I’m a compliant guy. Most of us are. We’ve spent too much time in the TSA lines. We’ve become cowlike in our submission, shuffling through the cordoned chutes of security.

“Take off your belt!” the deputy said loudly. Maybe I wasn’t moving fast enough for her. But nobody stood behind or ahead of me. I had already put my bags on the conveyor. “Take OFF your belt!” Now she was shouting.

I said, “Take it easy.”

“Don’t YOU tell me to take it EASY!” she snapped. “Take OFF your belt!”

It was as if she were telling an armed-and-dangerous perp to Get OUT of the CAR.

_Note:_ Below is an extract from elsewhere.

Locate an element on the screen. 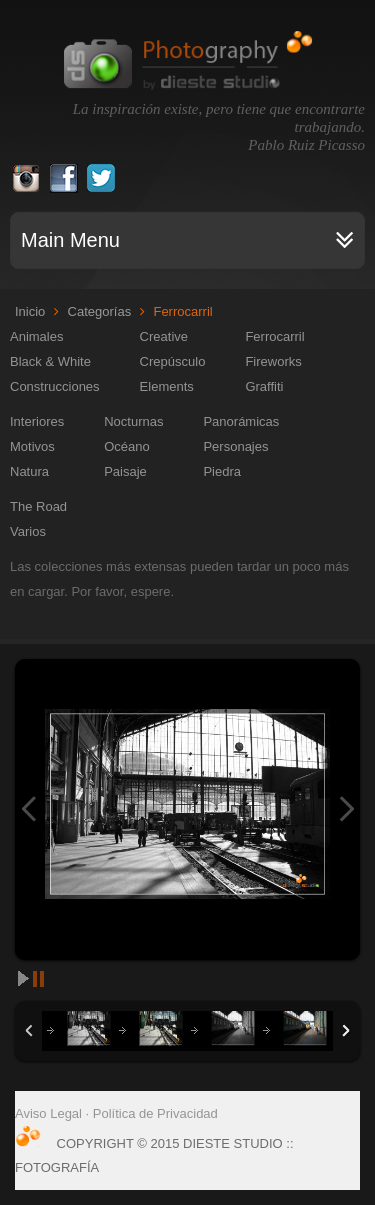 This screenshot has width=375, height=1205. The Road is located at coordinates (38, 506).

Confused and a little frightened, I did as she demanded. Then I put my belt on the scanner’s conveyor, where I thought she wanted it.

“DON’T put your belt there!” she shouted. “I didn’t TELL you to put it there!” She snatched up my belt and handed it back to me. By this time I had taken off my coat because I thought she wanted my coat on the conveyor belt.

“I didn’t TELL you to take OFF your coat!” she shouted. ” Put your coat ON!”

I must have stared at her as I would have stared at an oncoming train. Mind you, on a normal day, I’d still be in bed, dreaming of running barefoot through a field of sunflowers.

“Put your coat ON!” she shouted. “PUT your coat ON!”

I did as she commanded. Then, in frustration and disgust, I dropped my belt into the plastic box she held.

“That’s IT!” she announced. “He’s got an ATTITUDE!” Her fellow officer behind the deck just stared. Maybe everybody was frightened of the deputy. Now the deputy turned to me: “You’re not coming in this way. YOU go around to Saint Paul Street!”

“What?” I stuttered.

“Around to SAINT Paul STREET!” she shouted.

ron tanner's fourth grade music teacherI recalled the time that Mr. Altman kicked me out of fourth grade music class because I was singing our “tra-la-la” chorus derisively. He was a big man, a slob and a bully. He insulted us routinely by giving us the most insipid, infantile songs to sing. I loathed him. “WHO was that?” he demanded after silencing us. “WHO was singing like THAT?” Then his rodent eyes met mine. I felt my face burning. Did a cruel smile tug at Mr. Altman’s chapped lips? “You, Tanner, OUT!”

The deputy heaped my bags and my belt into my open hands and commanded: “Around the block, to the SAINT PAUL entrance!”

Amazed and befuddled, I walked past another officer who shook his head in disbelief (he looked frightened too), I pushed through the huge court house doors, then nearly tripped on the big step down. Another man was walking in. He must have seen my shaken expression. “You all right?” he asked with concern. I couldn’t look at him. I only nodded and waved an okay, my head resounding with a Kafkaesque chorus of tra la las.